Hawkwood celebró una breve discusión en silencio consigo mismo y abandonó el alcázar. Se dirigió abajo, siguiendo los pasos de Murad, y llamó a la nueva puerta que el carpintero del barco había abierto en el mamparo junto a la suya.

—Adelante.

Entró. Una parte de su mente contaba los minutos antes de levar anclas, pero lo mejor era tener aquella conversación entonces y acabar con el asunto. Billerand sabría arreglárselas si Hawkwood tardaba demasiado.

Cuando entró, Murad estaba de espaldas. Observaba algo sobre la larga mesa que recorría todo el camarote. Fuera lo que fuera, lo guardó bajo llave en el cofre que había traído a bordo antes de volverse con una sonrisa.

—Bien, capitán. ¿A qué debo el honor?

—Me gustaría hablar con vos, si es posible.

—Estoy enteramente a vuestra disposición. Hablad libremente. —Murad se apoyó en la mesa y cruzó los brazos. Hawkwood se sentía torpe delante de él, como si lo hubieran llamado al camarote. Observó con satisfacción, sin embargo, que al noble le estaba costando adaptarse al suave balanceo del barco. Se movía como un junco bajo la brisa, mientras que para Richard la cubierta era sólida y firme bajo sus pies.

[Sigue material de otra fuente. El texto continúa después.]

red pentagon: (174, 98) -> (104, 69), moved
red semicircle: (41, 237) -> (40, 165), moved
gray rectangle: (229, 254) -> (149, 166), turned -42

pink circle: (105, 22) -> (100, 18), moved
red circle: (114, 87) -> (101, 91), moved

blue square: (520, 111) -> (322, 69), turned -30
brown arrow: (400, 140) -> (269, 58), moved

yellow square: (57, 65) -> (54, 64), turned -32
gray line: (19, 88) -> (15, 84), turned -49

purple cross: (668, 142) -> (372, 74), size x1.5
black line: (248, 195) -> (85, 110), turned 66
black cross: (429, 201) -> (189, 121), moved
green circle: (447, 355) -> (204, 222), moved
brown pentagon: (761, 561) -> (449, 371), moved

«Espera a que el bastardo se maree por primera vez», pensó con malevolencia.

—Se trata de vuestros hombres. Me han comentado que parecen creer que pueden aprovecharse de las mujeres de a bordo.

—¿Y bien? —preguntó Murad con el ceño fruncido.

—No pueden.

Murad se irguió, y sus brazos cayeron a ambos lados de su cuerpo.

—¿No pueden?

—No. Ninguna mujer será molestada en mis barcos, ni por mis hombres ni por los vuestros. Las mujeres que llevamos no son prostitutas de los callejones de Abrusio. Son mujeres decentes, con familias.

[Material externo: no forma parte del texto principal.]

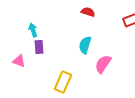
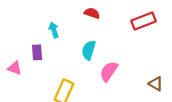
cyan arrow: (33, 30) -> (54, 30), moved

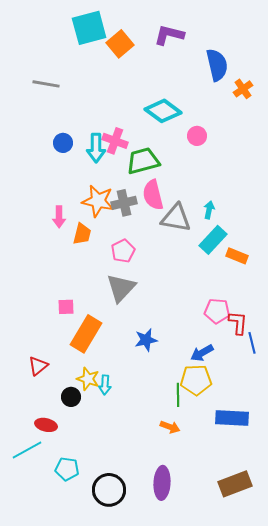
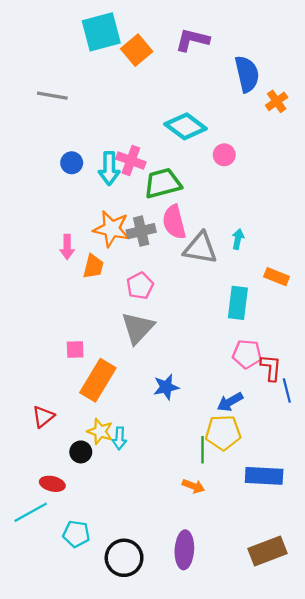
cyan rectangle: (213, 240) -> (238, 303), moved, turned -36
orange rectangle: (237, 256) -> (277, 277), moved

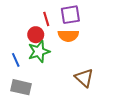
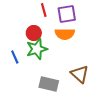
red line: (46, 19) -> (44, 10), moved
gray rectangle: (21, 87) -> (49, 84), moved

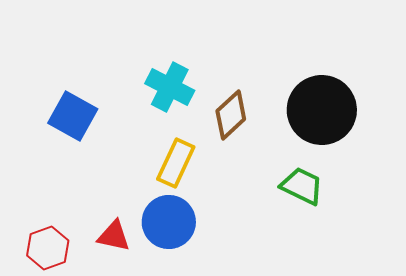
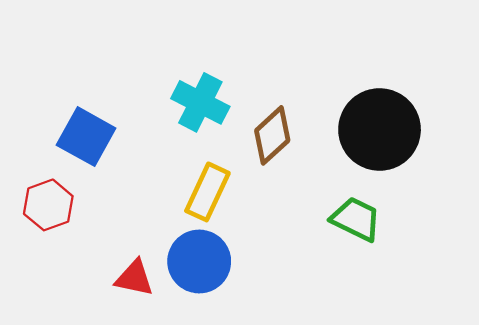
red hexagon: (48, 248) -> (48, 205), moved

—Son practicantes de dweomer…

—Son pasajeras, y por lo tanto mi responsabilidad. No tengo ningún deseo de desafiar vuestra autoridad ante vuestros propios hombres, especialmente en público; pero si me entero de una violación, el responsable pasará por la estrapada, sea marinero o soldado. Preferiría que lo ordenarais vos, sin embargo. Ayudaría a las buenas relaciones entre todos.

Murad miró fijamente a Hawkwood, como si lo viera por primera vez. Entonces dijo, muy suavemente:

—¿Y yo? Si decido tomar una mujer, capitán, ¿también pasaré por la estrapada?

—Las normas son distintas para los nobles, bien lo sabéis. No puedo tocaros. Pero os ruego que consideréis el ejemplo que algo así significaría para los hombres. Y además está el hecho de que los pasajeros son, como habéis dicho, practicantes de dweomer. No están indefensos. No tengo ganas de ver cómo mi barco explota en plena navegación.

Murad asintió brevemente, como si aceptara por fin la justicia de lo que se le decía.

—Hemos de llevarnos lo mejor posible, pues —dijo en tono agradable—. Tal vez vuestros hombres podrán convencer a los míos de que sigan su ejemplo y se follen unos a otros por el trasero como hacen los marineros, según me han dicho.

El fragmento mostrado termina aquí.